District 200’s other two “equitable grading practices” already being explored and implemented are equally problem-ridden. “Eliminating zeros from the grade book” means students who do no work, and perhaps never attend class, will still get some points toward a passing grade. Lousy work habits shouldn’t be enabled by high school administrators and teachers.
Then there’s “encouraging and rewarding growth over time.” Sounds good. But if the growth is from zero or 10 percent competency to 40 percent of needed knowledge and skills, that’s not good enough. The student would still need to be held back.
In the world of business, if you fail the test the first time—or simply don’t measure up, you lose the customer. There are no do-overs.
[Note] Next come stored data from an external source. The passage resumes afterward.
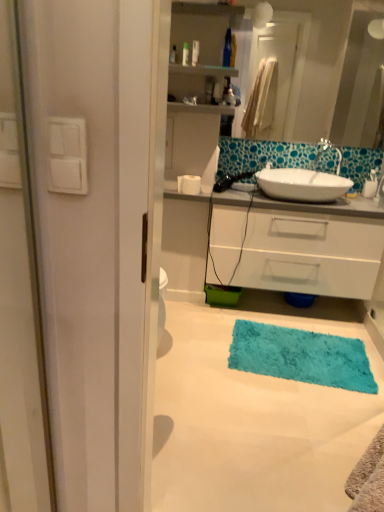 Identify the location of vacant space to the right of white matte toilet paper at center. This screenshot has height=512, width=384. (217, 194). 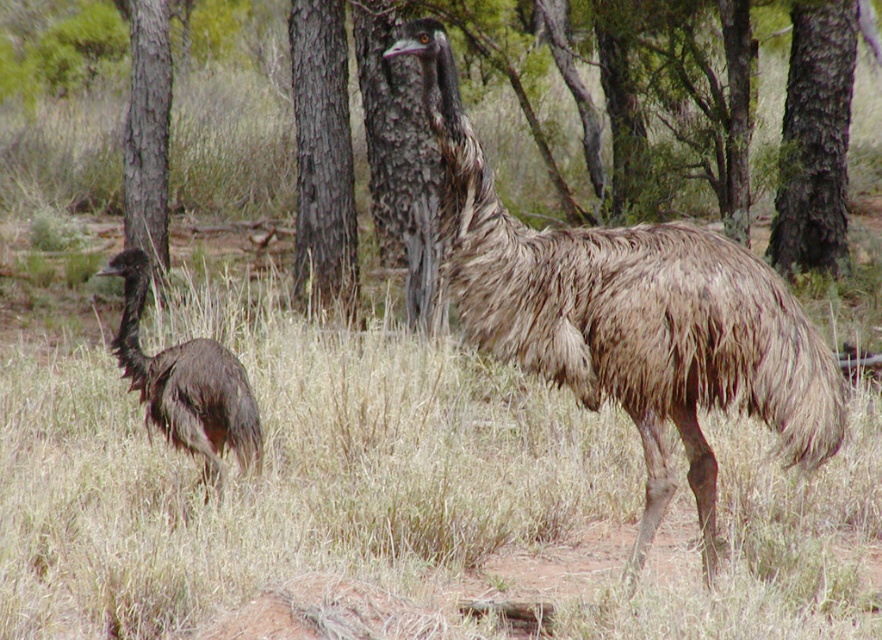 Does brown textured grass at center have a larger size compared to brown feathered ostrich at left?

Correct, brown textured grass at center is larger in size than brown feathered ostrich at left.

Can you confirm if brown textured grass at center is positioned below brown feathered ostrich at left?

Indeed, brown textured grass at center is positioned under brown feathered ostrich at left.

Between point (255, 385) and point (233, 360), which one is positioned behind?

Point (255, 385)

Identify the location of brown textured grass at center. (283, 476).

Is brown textured grass at center to the right of brown rough bark tree at upper right from the viewer's perspective?

Incorrect, brown textured grass at center is not on the right side of brown rough bark tree at upper right.

Which is below, brown textured grass at center or brown rough bark tree at upper right?

brown textured grass at center is below.

Who is more distant from viewer, (476, 557) or (842, 264)?

Point (842, 264)

What are the coordinates of `brown textured grass at center` in the screenshot? It's located at (283, 476).

Does point (809, 504) come closer to viewer compared to point (333, 13)?

That is True.

Which is more to the right, brown textured grass at center or brown rough bark tree at center?

Positioned to the right is brown textured grass at center.

Does point (253, 316) come in front of point (297, 26)?

Yes, point (253, 316) is closer to viewer.

Identify the location of brown textured grass at center. (283, 476). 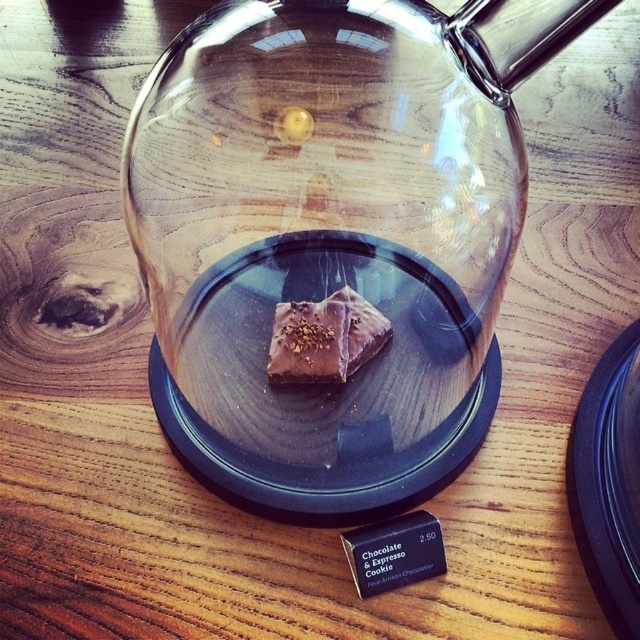 You are a chef trying to place a 5.5 inch long chocolate truffle on the wooden surface. You see the chocolatesmoothsquare at center. Can you fit the truffle next to it without overlapping?

The chocolatesmoothsquare at center and the chocolate truffle are 5.45 inches apart. Since the truffle is 5.5 inches long, there is just enough space to place it next to the chocolatesmoothsquare at center without overlapping.

You are a barista arranging items on a counter. You have a transparent glass teapot at center and a chocolatesmoothsquare at center. You need to place a new espresso cup that is 1 inch in diameter between them. Can the cup fit between the two items without touching either?

The distance between the transparent glass teapot at center and chocolatesmoothsquare at center is 1.13 inches. Since the espresso cup is 1 inch in diameter, there is enough space for it to fit between them without touching either item.

You are a customer at a bakery and see two items under the glass dome. The first is a chocolatesmoothsquare at center and the second is a dark chocolate bar at center. Which one takes up more space in the dome?

The chocolatesmoothsquare at center takes up more space in the dome because it is bigger than the dark chocolate bar at center. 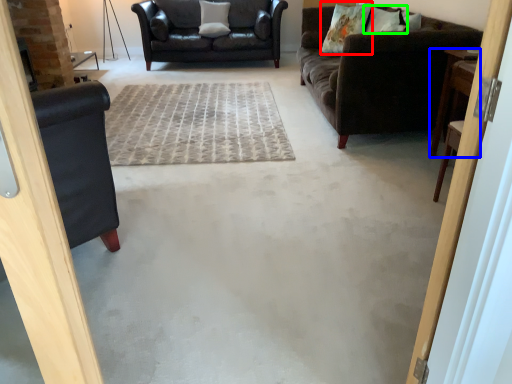 Question: Which object is the closest to the pillow (highlighted by a red box)? Choose among these: table (highlighted by a blue box) or pillow (highlighted by a green box).

Choices:
 (A) table
 (B) pillow

Answer: (B) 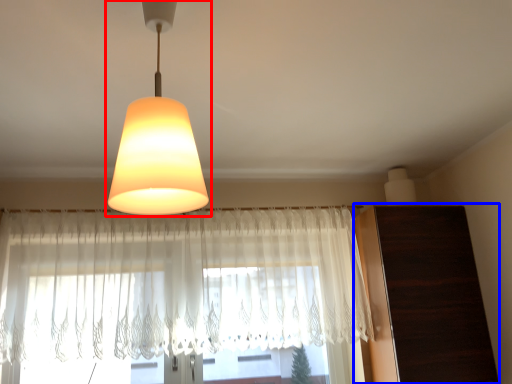 Question: Which object is closer to the camera taking this photo, lamp (highlighted by a red box) or dresser (highlighted by a blue box)?

Choices:
 (A) lamp
 (B) dresser

Answer: (A) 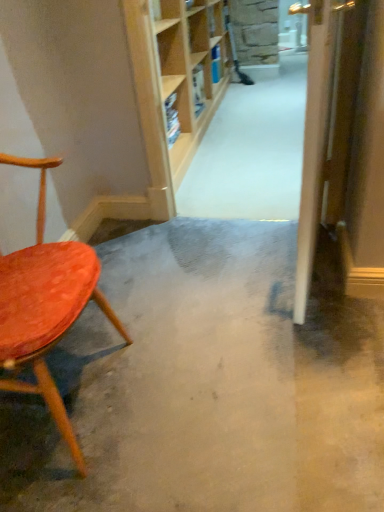 Question: Does wooden door at right lie behind smooth concrete floor at center?

Choices:
 (A) yes
 (B) no

Answer: (A)

Question: Could you tell me if wooden door at right is turned towards smooth concrete floor at center?

Choices:
 (A) yes
 (B) no

Answer: (A)

Question: From the image's perspective, would you say wooden door at right is positioned over smooth concrete floor at center?

Choices:
 (A) no
 (B) yes

Answer: (B)

Question: Is wooden door at right turned away from smooth concrete floor at center?

Choices:
 (A) no
 (B) yes

Answer: (A)

Question: Considering the relative positions of wooden door at right and smooth concrete floor at center in the image provided, is wooden door at right to the right of smooth concrete floor at center from the viewer's perspective?

Choices:
 (A) yes
 (B) no

Answer: (A)

Question: Does wooden door at right have a lesser width compared to smooth concrete floor at center?

Choices:
 (A) no
 (B) yes

Answer: (B)

Question: Can you confirm if wooden door at right is shorter than wooden bookshelf at upper center?

Choices:
 (A) no
 (B) yes

Answer: (A)

Question: Can you confirm if wooden door at right is wider than wooden bookshelf at upper center?

Choices:
 (A) yes
 (B) no

Answer: (B)

Question: Is wooden door at right positioned before wooden bookshelf at upper center?

Choices:
 (A) no
 (B) yes

Answer: (B)

Question: From the image's perspective, does wooden door at right appear higher than wooden bookshelf at upper center?

Choices:
 (A) no
 (B) yes

Answer: (A)

Question: From the image's perspective, would you say wooden door at right is shown under wooden bookshelf at upper center?

Choices:
 (A) yes
 (B) no

Answer: (A)

Question: Can you confirm if wooden door at right is thinner than wooden bookshelf at upper center?

Choices:
 (A) no
 (B) yes

Answer: (B)

Question: Is the surface of velvet orange chair at left in direct contact with smooth concrete floor at center?

Choices:
 (A) no
 (B) yes

Answer: (A) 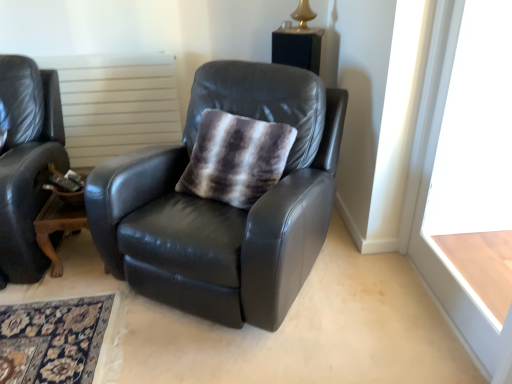 Question: Is white wood window frame at right smaller than white textured radiator at upper center?

Choices:
 (A) yes
 (B) no

Answer: (B)

Question: Does white wood window frame at right have a lesser width compared to white textured radiator at upper center?

Choices:
 (A) no
 (B) yes

Answer: (B)

Question: Would you say white wood window frame at right is a long distance from white textured radiator at upper center?

Choices:
 (A) yes
 (B) no

Answer: (A)

Question: Is white wood window frame at right at the left side of white textured radiator at upper center?

Choices:
 (A) no
 (B) yes

Answer: (A)

Question: Does white wood window frame at right contain white textured radiator at upper center?

Choices:
 (A) yes
 (B) no

Answer: (B)

Question: Considering the positions of matte black leather chair at center and fuzzy brown and white throw pillow at center in the image, is matte black leather chair at center bigger or smaller than fuzzy brown and white throw pillow at center?

Choices:
 (A) big
 (B) small

Answer: (A)

Question: Is point (253, 276) closer or farther from the camera than point (274, 150)?

Choices:
 (A) closer
 (B) farther

Answer: (A)

Question: From the image's perspective, is matte black leather chair at center above or below fuzzy brown and white throw pillow at center?

Choices:
 (A) below
 (B) above

Answer: (A)

Question: Is matte black leather chair at center spatially inside fuzzy brown and white throw pillow at center, or outside of it?

Choices:
 (A) inside
 (B) outside

Answer: (B)

Question: Looking at their shapes, would you say matte black leather chair at center is wider or thinner than brown wooden table at lower left?

Choices:
 (A) wide
 (B) thin

Answer: (A)

Question: Considering their positions, is matte black leather chair at center located in front of or behind brown wooden table at lower left?

Choices:
 (A) front
 (B) behind

Answer: (A)

Question: Considering the positions of point (249, 297) and point (74, 216), is point (249, 297) closer or farther from the camera than point (74, 216)?

Choices:
 (A) farther
 (B) closer

Answer: (B)

Question: Is matte black leather chair at center inside the boundaries of brown wooden table at lower left, or outside?

Choices:
 (A) inside
 (B) outside

Answer: (B)

Question: From a real-world perspective, is matte black leather chair at center positioned above or below white wood window frame at right?

Choices:
 (A) above
 (B) below

Answer: (B)

Question: In the image, is matte black leather chair at center positioned in front of or behind white wood window frame at right?

Choices:
 (A) front
 (B) behind

Answer: (B) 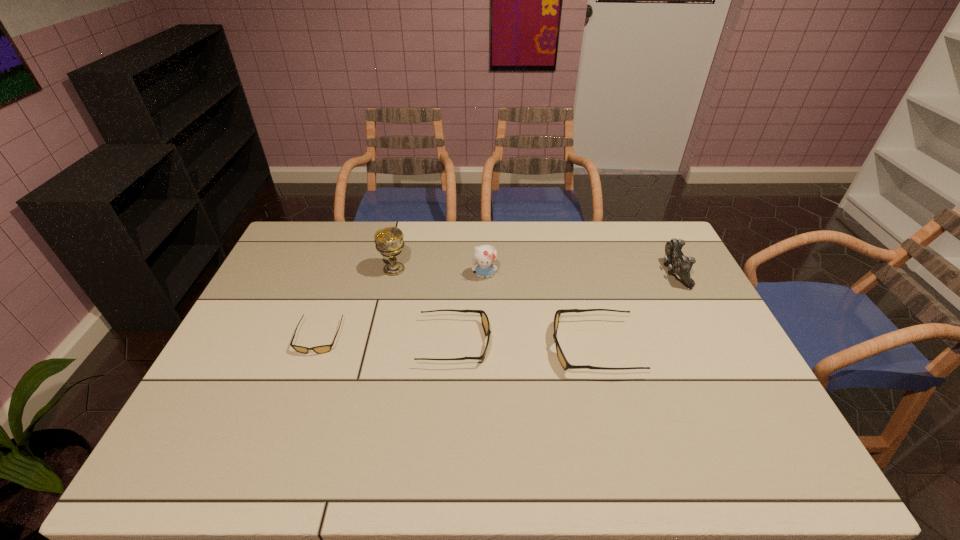 At what (x,y) coordinates should I click in order to perform the action: click on free space located on the front-facing side of the second sunglasses from right to left. Please return your answer as a coordinate pair (x, y). The height and width of the screenshot is (540, 960). Looking at the image, I should click on (615, 342).

I want to click on free spot located 0.320m on the front-facing side of the fifth object from left to right, so click(x=440, y=348).

What are the coordinates of `vacant space positioned on the front-facing side of the fifth object from left to right` in the screenshot? It's located at (523, 348).

I want to click on vacant point located on the front-facing side of the fifth object from left to right, so click(x=415, y=348).

Where is `free space located on the surface of the control with buttons`? This screenshot has width=960, height=540. free space located on the surface of the control with buttons is located at coordinates (646, 273).

Locate an element on the screen. This screenshot has width=960, height=540. vacant space positioned 0.120m on the surface of the control with buttons is located at coordinates (628, 273).

At what (x,y) coordinates should I click in order to perform the action: click on blank area located on the surface of the control with buttons. Please return your answer as a coordinate pair (x, y). This screenshot has width=960, height=540. Looking at the image, I should click on (593, 273).

Where is `vacant space situated on the front-facing side of the second tallest object`? The width and height of the screenshot is (960, 540). vacant space situated on the front-facing side of the second tallest object is located at coordinates (486, 361).

Identify the location of free space located on the right of the fifth object from right to left. This screenshot has height=540, width=960. (440, 269).

Where is `control situated at the far edge`? control situated at the far edge is located at coordinates (678, 263). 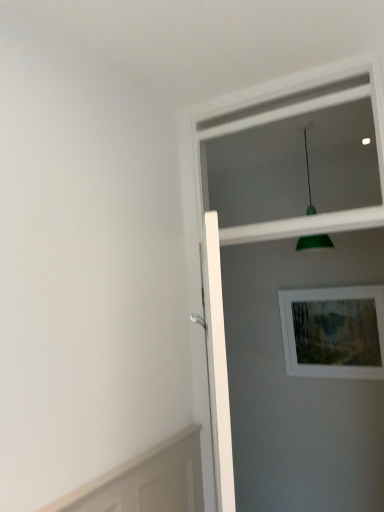 Question: From a real-world perspective, is wooden picture frame at upper right on top of white glossy screen door at upper right?

Choices:
 (A) no
 (B) yes

Answer: (B)

Question: Is wooden picture frame at upper right outside of white glossy screen door at upper right?

Choices:
 (A) no
 (B) yes

Answer: (B)

Question: Does wooden picture frame at upper right come in front of white glossy screen door at upper right?

Choices:
 (A) yes
 (B) no

Answer: (B)

Question: Is wooden picture frame at upper right facing away from white glossy screen door at upper right?

Choices:
 (A) yes
 (B) no

Answer: (B)

Question: Can you confirm if wooden picture frame at upper right is bigger than white glossy screen door at upper right?

Choices:
 (A) no
 (B) yes

Answer: (A)

Question: Is white glossy screen door at upper right inside wooden picture frame at upper right?

Choices:
 (A) no
 (B) yes

Answer: (A)

Question: Is white glossy screen door at upper right oriented towards green matte pendant light at upper center?

Choices:
 (A) no
 (B) yes

Answer: (A)

Question: Can green matte pendant light at upper center be found inside white glossy screen door at upper right?

Choices:
 (A) yes
 (B) no

Answer: (B)

Question: Is white glossy screen door at upper right directly adjacent to green matte pendant light at upper center?

Choices:
 (A) no
 (B) yes

Answer: (A)

Question: Is white glossy screen door at upper right positioned with its back to green matte pendant light at upper center?

Choices:
 (A) no
 (B) yes

Answer: (A)

Question: Does white glossy screen door at upper right have a greater width compared to green matte pendant light at upper center?

Choices:
 (A) no
 (B) yes

Answer: (A)

Question: From a real-world perspective, is white glossy screen door at upper right below green matte pendant light at upper center?

Choices:
 (A) yes
 (B) no

Answer: (A)

Question: Is green matte pendant light at upper center at the back of wooden picture frame at upper right?

Choices:
 (A) no
 (B) yes

Answer: (A) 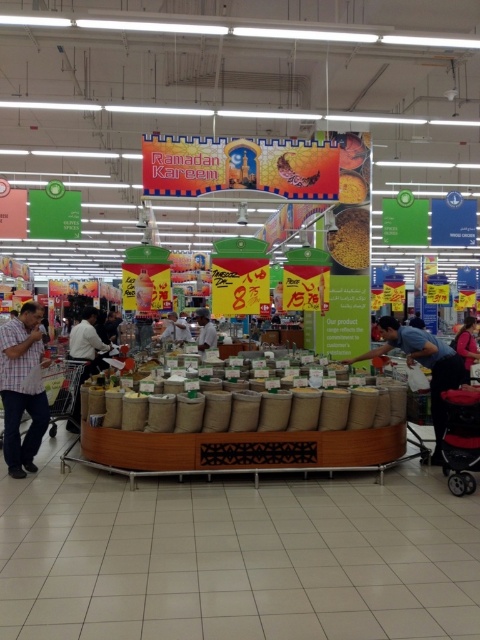 Question: Which point appears closest to the camera in this image?

Choices:
 (A) (72, 412)
 (B) (445, 346)
 (C) (369, 397)
 (D) (335, 218)

Answer: (C)

Question: Does velvet pink dress at lower right appear on the right side of matte black shirt at center?

Choices:
 (A) no
 (B) yes

Answer: (B)

Question: Which point is farther from the camera taking this photo?

Choices:
 (A) (213, 326)
 (B) (67, 387)
 (C) (156, 403)

Answer: (A)

Question: Is velvet pink dress at lower right to the left of matte black shirt at center from the viewer's perspective?

Choices:
 (A) no
 (B) yes

Answer: (A)

Question: Estimate the real-world distances between objects in this image. Which object is closer to the metallic silver shopping cart at lower left?

Choices:
 (A) burlap sack spice at center
 (B) plaid shirt at left
 (C) yellow matte spice at center

Answer: (B)

Question: Does burlap sack spice at center have a smaller size compared to velvet pink dress at lower right?

Choices:
 (A) yes
 (B) no

Answer: (A)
District 200 tries to have it both ways by noting at the slide show’s end that it “will establish a philosophy of grading based on a rigorous, meaningful and evidence-based process.” In fact, that means it will rigorously adhere to an entrenched rubric of Progressive apologetics.
If you have any doubt, consider the words of the district’s director of equity, Patrick Hardy, on Zoom during the board’s January 27 meeting. He praises the administration’s “racializing our work,” and “racialization of assessments” as key to “how do we build equitable assessments?” (Watch from 2:13:17 to 2:13:55, here). Critics of the initial news report say “nothing to see here” and assert the discussion of the proposed revised practices make no mention of race. But here is “the racialization of assessment” being identified by a top district official as what’s already planned.
Remarkably—and still, in 2022—most of an entire race has had its future options sharply narrowed by the systemic racism of low expectations. It’s shameful. Worse, local educators across Illinois who face the same problem have no real plan for change. Too many communities are content to let black academic failure fester while spouting “equity” and “structural racism” bromides as cover. That has to end.
The District 200 story touched a nerve on the Right and on the Left and set off a national bout of digital tribalism. Sadly, without a bracing intervention, the flame wars over race and “racialization”—both covert and overt—in education will only intensify while core subject mastery by black and Hispanic students continues to languish in K-12 public schools.
The problems of District 200 are the problems of K-12 school districts across the state. As a Wirepoints special report last week detailed, black, Hispanic, and often white students fail to meet basic proficiency benchmarks in reading and math from the third through the 11th grades. Yet they’re socially promoted through high school and too often land in remedial English and math courses in college. Meanwhile, in one Illinois public school district after another, more than 9 in 10 teachers earn official rankings of proficient or excellent.
It’s a systemic scam that shortchanges students most in need of rigorous standards and instruction so they can master core academic skills which help unlock adult success.
Editor’s note: A version of this article appeared originally at Wirepoints.
Editor’s note (June 15, 2022): The first two paragraphs of this story have been edited for clarity.